Drake modeled the expected final outbreak size in nine well-studied infectious diseases (chicken pox, diphtheria, measles, mumps, poliomyelitis, rubella, scarlet fever, smallpox, and whooping cough). He then applied his findings to a new model, a simple stochastic epidemic with delayed onset intervention, which represents actual outbreaks of emerging infections more realistically. He found that the final size of an outbreak is difficult to predict because of local environmental and disease-specific conditions. Also, outbreak dynamics are very susceptible to the seemingly random sequence of infectious contacts and the early removal of infectious patients from the unobserved stages of the outbreak.

The basic approach currently used by epidemiologists is to compare the average of the influencing factors with the basic reproductive ratio of the disease. This approach is fine for early warning systems, but for emerging diseases or sudden outbreaks, the final outbreak size can differ greatly from these straightforward calculations.

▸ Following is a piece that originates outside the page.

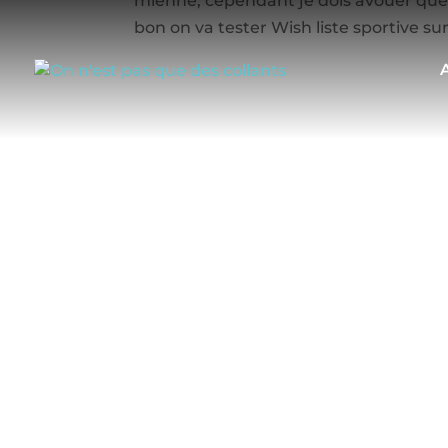
mienne, cependant je dois avouer que 
bon on va tester Wish liste sportive su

Drake says that a stochastic theory of epidemics, which accounts for probable changes, can better quantify whether an outbreak size can deviate from initial calculations and can account for changing removal rate and/or number of infectious contacts. He found that in epidemics the coefficient of variation in the final outbreak size was greater than one for outbreaks where the removal rate was less than about 2.41 times the contact rate. The removal rate changes when clinicians are able to increase their ability to diagnose and treat infected patients, he suggests. And, he says, the number of infectious contacts falls when the rising number of cases dilutes the remaining susceptible population. When testing these observations in a representative example, Drake found that the average outbreak size grew exponentially with the delay between the start of the outbreak and the implementation of the intervention, underscoring the importance of rapid intervention.

His findings stressed the point that rapidly starting control measures was important not only for controlling the final outbreak size but also for decreasing the variation in the final size of the outbreak. And epidemiologists should not just focus on predicting outbreak size, but also consider other characteristics, such as the timing of disease emergence.